Estamos criando uma geração de crianças que não sabe de onde vem a bandeja de carne moída vendida no supermercado. Muito provavelmente acha que brotou ali, assim como a caixa de leite. Para conscientizar essas gerações, e mesmo as anteriores, os veículos de comunicação precisam informar sobre todo o processo de produção, o que justamente não aconteceu durante os recentes episódios da greve dos caminhoneiros, e que raramente é.

Desse modo cabe a nós cobrar e buscar informação. Em países da Comunidade Europeia a rastreabilidade dos alimentos é uma realidade. Com um QR Code na etiqueta dos produtos é possível saber de onde veio o bife ou o filé de peito comprado: onde o animal foi criado, como foi abatido e transportado. No Brasil nem 5% da nossa produção de carne é passível de rastreio pelos consumidores. Nós precisamos cobrar essas práticas das indústrias e temos que ensinar nossos filhos a fazer o mesmo. Poderemos manter o churrasco tradicional, mas certamente teremos que saber cada vez mais detalhes sobre o que colocamos no prato, além de reduzir drasticamente as porções.

Porque outro fator que leva o mercado a produzir mais e mais carne é o excesso de consumo que temos nas classes mais favorecidas. Só que devemos pensar que naquele delicioso Picadinho há ingredientes que vieram de seres vivos e devemos nos preocupar em honrar aquele animal, o que o sistema de produção industrial definitivamente não permite.

Muitos consumidores já exigem selos comuns em outros países, como o de bem-estar animal, e valorizam aquelas marcas que garantem tratar os animais com dignidade – como frangos e porcos criados livremente, por exemplo. A indústria prefere o confinamento porque o animal engorda muito mais rápido e é abatido precocemente, virando lucro de modo expresso.
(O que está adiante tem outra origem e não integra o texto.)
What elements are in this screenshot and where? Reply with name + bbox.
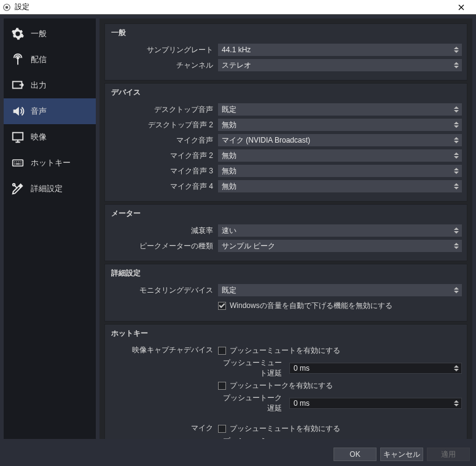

Na criação ao ar livre o processo de engorda e crescimento é lento, mas é uma tendência inevitável. Quanto mais conscientes formos, mais iremos exigir que os animais que nos alimentam pelo menos tenham tido uma vida minimamente razoável (o que não acontece no modo de produção industrial intensiva) e que morram sem dor. Ninguém gosta de ficar confinado? Por que uma galinha ou um porco gostariam? Ter consciência dói, incomoda, mas torna a vida muito mais viva e significativa.